Russia wants in on the luxury auto boom(Read article summary)
Luxury auto sales are booming in resource-rich nations like Russia, and Russia would like to get in on the action with its own luxury brands.
With luxury auto sales booming in many parts of the world, especially in resource-rich nations like Russia, where sales of Audis, BMWs and Mercedes-Benzes continue to soar, some of the local automakers are considering entering the segment with their own upmarket vehicles.
In Russia, the push is coming from country’s own government, which reportedly is seeking a domestic luxury auto brand to challenge the popular Western rivals.
Automotive News (subscription required), citing Russian newspaper Rossiiskaya Gazeta, is reporting that Russian industry and trade minister Denis Manturov has asked local automakers like GAZ, ZiL and even niche sports car manufacturer and Formula One contender Marussia to develop proposals for a new luxury brand.
To help kickstart the project, Manturov is reportedly promising state support.
Some of the automakers, including Marussia, have confirmed they are working on the proposal.
ZiL already builds armored limousines for the Russian government and, given its size, could easily expand into building more mainstream cars. The same would be true for GAZ.

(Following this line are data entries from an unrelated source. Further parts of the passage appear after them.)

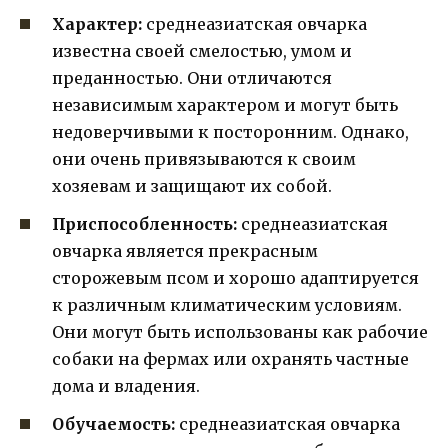
Характер:
среднеазиатская овчарка
известна своей смелостью, умом и
преданностью. Они отличаются
независимым характером и могут быть
недоверчивыми к посторонним. Однако,
они очень привязываются к своим
хозяевам и защищают их собой.
Приспособленность:
среднеазиатская
овчарка является прекрасным
сторожевым псом и хорошо адаптируется
к различным климатическим условиям.
Они могут быть использованы как рабочие
собаки на фермах или охранять частные
дома и владения.
Обучаемость:
среднеазиатская овчарка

Marussia, on the other hand, would need to expand considerably to become a volume manufacturer of luxury cars. It currently sells a handful of sports cars per year and is working on a new model, the B2, which is pictured above in concept form and has been spied testing in prototype form recently.
Of course, establishing a new luxury brand is not something done overnight. It takes years of brand development, and vehicles with the high levels of performance, refinement and quality that luxury buyers demand--something we’re yet to see from Russian automakers.
One possibility that could be popular is reviving GAZ’s Volga brand. It was a symbol of high status during the Soviet times, though the brand has been tarnished recently with GAZ resorting to using old Chrysler platforms, like that of the Sebring, to underpin its latest Volga models.